Sunitinib, sold under the brand name Sutent, is an anti-cancer medication.[2] It is a small-molecule, multi-targeted receptor tyrosine kinase (RTK) inhibitor that was approved by the FDA for the treatment of renal cell carcinoma (RCC) and imatinib-resistant gastrointestinal stromal tumor (GIST) in January 2006. Sunitinib was the first cancer drug simultaneously approved for two different indications.[3]

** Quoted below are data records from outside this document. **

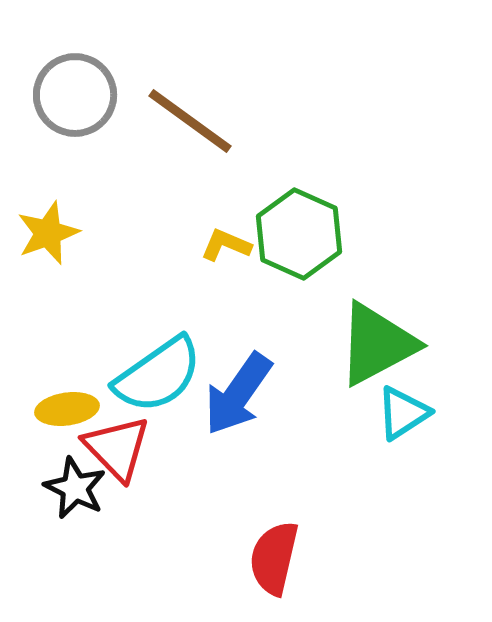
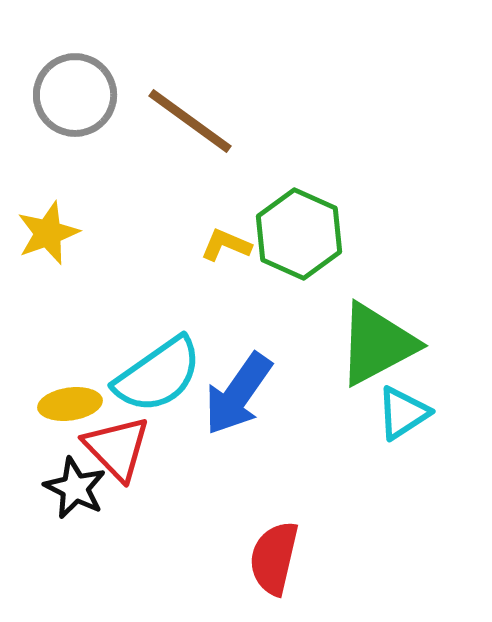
yellow ellipse: moved 3 px right, 5 px up
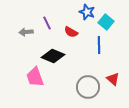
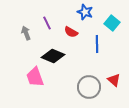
blue star: moved 2 px left
cyan square: moved 6 px right, 1 px down
gray arrow: moved 1 px down; rotated 72 degrees clockwise
blue line: moved 2 px left, 1 px up
red triangle: moved 1 px right, 1 px down
gray circle: moved 1 px right
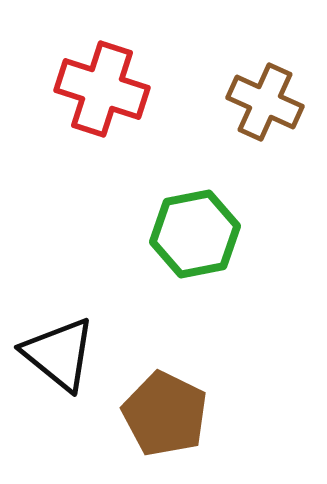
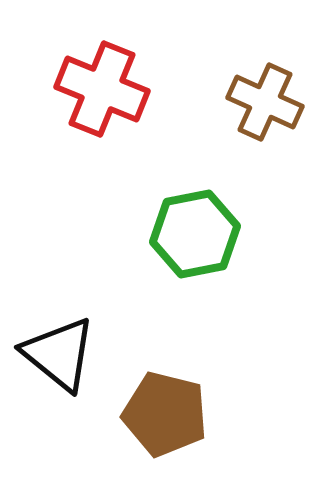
red cross: rotated 4 degrees clockwise
brown pentagon: rotated 12 degrees counterclockwise
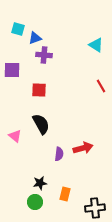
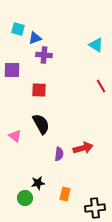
black star: moved 2 px left
green circle: moved 10 px left, 4 px up
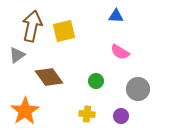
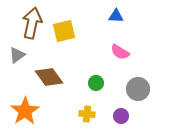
brown arrow: moved 3 px up
green circle: moved 2 px down
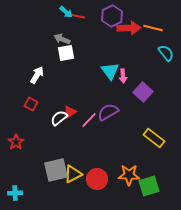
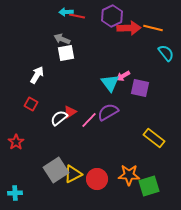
cyan arrow: rotated 136 degrees clockwise
cyan triangle: moved 12 px down
pink arrow: rotated 64 degrees clockwise
purple square: moved 3 px left, 4 px up; rotated 30 degrees counterclockwise
gray square: rotated 20 degrees counterclockwise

As of August 2021, sunitinib is available as a generic medicine in the US.[4]

Medical uses[edit]

Gastrointestinal stromal tumor[edit]

Like renal cell carcinoma, gastrointestinal stromal tumor does not generally respond to standard chemotherapy or radiation. Imatinib was the first cancer agent proven effective for metastatic gastrointestinal stromal tumor and represented a major development in the treatment of this rare but challenging disease. However, approximately 20% of patients do not respond to imatinib (early or primary resistance), and among those who do respond initially, 50% develop secondary imatinib resistance and disease progression within two years. Prior to sunitinib, patients had no therapeutic option once they became resistant to imatinib.[5]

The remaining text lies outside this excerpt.